→ **Task prompt**: Among the entries below, copy every line that carries the word "Членом".

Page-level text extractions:
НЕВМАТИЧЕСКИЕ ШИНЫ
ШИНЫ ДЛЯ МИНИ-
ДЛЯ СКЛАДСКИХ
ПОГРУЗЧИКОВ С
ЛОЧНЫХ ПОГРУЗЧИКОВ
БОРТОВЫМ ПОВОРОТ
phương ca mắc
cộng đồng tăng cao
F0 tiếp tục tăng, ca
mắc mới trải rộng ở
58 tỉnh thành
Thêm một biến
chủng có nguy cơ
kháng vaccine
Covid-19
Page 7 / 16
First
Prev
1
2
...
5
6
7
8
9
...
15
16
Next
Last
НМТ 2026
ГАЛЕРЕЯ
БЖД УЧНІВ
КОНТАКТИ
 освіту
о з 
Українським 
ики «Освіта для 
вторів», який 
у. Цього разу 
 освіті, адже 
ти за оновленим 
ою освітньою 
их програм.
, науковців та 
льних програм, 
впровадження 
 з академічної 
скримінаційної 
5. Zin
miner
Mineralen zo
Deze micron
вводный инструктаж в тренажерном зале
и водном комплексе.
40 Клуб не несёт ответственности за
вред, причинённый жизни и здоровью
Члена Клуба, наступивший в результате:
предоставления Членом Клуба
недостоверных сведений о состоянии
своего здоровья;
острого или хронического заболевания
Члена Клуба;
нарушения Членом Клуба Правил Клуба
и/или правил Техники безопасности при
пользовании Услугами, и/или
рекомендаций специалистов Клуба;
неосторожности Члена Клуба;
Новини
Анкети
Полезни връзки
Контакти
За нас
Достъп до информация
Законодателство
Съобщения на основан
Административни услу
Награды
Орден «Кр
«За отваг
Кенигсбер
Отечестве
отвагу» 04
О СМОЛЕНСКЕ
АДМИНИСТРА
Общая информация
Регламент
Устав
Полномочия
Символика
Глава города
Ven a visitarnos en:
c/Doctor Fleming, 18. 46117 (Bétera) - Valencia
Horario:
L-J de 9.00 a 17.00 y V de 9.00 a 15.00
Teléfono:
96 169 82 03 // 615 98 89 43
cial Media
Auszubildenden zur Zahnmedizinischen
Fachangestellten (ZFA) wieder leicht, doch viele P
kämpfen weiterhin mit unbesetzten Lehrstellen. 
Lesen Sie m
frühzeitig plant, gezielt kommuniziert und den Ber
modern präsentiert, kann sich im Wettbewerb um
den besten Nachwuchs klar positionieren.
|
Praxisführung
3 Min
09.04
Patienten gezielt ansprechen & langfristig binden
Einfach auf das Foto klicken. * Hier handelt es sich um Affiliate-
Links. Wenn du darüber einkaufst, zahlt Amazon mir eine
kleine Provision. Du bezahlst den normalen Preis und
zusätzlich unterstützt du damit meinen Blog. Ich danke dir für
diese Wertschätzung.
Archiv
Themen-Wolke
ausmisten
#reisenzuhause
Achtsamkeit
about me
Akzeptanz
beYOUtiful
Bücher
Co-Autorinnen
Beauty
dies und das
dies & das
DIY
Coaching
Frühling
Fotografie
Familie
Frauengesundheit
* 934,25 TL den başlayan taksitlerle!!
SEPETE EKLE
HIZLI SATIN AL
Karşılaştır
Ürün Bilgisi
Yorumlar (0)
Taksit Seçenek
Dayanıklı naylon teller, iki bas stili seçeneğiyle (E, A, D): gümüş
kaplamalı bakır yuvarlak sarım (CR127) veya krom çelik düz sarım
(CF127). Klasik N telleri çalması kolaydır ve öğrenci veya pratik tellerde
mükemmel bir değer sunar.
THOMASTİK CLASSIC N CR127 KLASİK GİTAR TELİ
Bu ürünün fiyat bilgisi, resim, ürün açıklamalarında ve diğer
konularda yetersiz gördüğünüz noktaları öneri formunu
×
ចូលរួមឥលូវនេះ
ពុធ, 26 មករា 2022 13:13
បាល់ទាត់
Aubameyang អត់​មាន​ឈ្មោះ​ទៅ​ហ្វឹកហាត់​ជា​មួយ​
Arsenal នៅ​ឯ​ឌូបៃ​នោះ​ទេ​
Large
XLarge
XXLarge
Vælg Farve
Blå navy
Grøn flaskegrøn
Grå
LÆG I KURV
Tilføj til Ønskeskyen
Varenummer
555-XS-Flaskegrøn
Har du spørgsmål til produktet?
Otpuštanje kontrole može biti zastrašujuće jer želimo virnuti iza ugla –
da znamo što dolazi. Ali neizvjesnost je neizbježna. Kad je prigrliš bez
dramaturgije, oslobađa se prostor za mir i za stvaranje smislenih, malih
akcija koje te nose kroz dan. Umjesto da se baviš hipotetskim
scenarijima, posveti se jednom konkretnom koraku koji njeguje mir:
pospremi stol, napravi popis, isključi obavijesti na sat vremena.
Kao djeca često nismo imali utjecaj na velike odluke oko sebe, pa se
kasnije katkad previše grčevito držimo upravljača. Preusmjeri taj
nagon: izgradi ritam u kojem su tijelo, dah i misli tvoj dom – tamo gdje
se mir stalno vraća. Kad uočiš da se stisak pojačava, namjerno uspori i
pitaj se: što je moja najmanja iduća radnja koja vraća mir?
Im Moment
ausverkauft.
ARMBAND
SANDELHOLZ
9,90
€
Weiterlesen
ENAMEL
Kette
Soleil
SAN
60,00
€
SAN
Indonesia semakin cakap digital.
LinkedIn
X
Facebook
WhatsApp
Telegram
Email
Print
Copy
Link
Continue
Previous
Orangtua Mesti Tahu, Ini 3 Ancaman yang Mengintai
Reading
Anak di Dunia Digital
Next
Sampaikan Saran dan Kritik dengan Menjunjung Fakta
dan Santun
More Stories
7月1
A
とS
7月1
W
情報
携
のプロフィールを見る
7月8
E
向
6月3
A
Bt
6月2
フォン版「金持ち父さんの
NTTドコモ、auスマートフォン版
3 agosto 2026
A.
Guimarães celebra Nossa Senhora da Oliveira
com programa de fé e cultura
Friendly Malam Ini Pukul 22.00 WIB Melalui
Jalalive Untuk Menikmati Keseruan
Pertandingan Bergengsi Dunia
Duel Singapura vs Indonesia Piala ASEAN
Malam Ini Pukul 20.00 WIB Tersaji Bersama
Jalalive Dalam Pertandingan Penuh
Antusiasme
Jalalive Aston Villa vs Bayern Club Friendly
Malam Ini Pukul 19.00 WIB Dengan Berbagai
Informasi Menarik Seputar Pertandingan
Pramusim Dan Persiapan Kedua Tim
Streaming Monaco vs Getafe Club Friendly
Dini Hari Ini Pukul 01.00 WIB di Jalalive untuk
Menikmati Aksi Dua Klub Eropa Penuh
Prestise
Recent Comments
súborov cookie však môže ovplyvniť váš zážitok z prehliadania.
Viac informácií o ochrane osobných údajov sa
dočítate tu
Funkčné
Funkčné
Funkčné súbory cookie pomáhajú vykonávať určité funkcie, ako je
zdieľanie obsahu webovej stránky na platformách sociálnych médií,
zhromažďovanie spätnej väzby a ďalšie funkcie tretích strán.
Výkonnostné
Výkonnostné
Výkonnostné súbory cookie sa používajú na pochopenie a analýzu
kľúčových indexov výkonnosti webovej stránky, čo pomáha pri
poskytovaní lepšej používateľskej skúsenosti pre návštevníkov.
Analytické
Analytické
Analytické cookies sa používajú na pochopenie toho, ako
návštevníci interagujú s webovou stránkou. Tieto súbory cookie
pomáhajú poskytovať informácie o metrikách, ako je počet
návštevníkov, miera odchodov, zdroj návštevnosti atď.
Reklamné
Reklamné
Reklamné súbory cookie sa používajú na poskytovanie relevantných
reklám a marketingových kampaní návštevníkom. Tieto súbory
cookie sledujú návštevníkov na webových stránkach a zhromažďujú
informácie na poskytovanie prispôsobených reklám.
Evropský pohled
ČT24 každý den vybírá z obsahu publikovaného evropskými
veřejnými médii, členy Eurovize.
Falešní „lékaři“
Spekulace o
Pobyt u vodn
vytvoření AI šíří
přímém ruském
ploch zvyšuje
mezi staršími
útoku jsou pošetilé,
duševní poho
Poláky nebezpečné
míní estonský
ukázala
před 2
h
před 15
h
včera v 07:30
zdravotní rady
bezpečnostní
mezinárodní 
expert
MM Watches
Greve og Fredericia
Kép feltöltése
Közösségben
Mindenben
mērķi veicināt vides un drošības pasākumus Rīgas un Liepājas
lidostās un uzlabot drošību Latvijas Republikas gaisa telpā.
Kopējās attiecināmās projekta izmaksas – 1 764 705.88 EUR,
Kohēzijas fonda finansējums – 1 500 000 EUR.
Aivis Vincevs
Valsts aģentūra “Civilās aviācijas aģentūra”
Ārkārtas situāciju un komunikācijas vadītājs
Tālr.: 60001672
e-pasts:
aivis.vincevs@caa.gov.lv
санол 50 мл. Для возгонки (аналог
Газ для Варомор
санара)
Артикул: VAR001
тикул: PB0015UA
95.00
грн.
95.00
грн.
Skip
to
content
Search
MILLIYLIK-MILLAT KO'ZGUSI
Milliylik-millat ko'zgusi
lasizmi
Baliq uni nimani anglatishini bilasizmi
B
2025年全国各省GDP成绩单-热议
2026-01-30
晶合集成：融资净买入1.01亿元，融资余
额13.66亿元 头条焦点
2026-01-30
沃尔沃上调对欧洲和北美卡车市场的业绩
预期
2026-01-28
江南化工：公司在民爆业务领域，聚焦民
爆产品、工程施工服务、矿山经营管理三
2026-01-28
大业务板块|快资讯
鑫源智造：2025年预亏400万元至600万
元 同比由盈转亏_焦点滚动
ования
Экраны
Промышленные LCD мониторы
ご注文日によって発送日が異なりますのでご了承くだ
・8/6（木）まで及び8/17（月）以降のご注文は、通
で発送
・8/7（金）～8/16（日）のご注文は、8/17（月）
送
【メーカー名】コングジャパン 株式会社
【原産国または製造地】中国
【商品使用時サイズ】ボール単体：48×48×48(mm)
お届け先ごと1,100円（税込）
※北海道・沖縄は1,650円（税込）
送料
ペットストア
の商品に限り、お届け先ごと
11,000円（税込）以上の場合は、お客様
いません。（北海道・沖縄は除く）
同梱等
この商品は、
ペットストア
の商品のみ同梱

→ **Finished exercise**:
предоставления Членом Клуба
нарушения Членом Клуба Правил Клуба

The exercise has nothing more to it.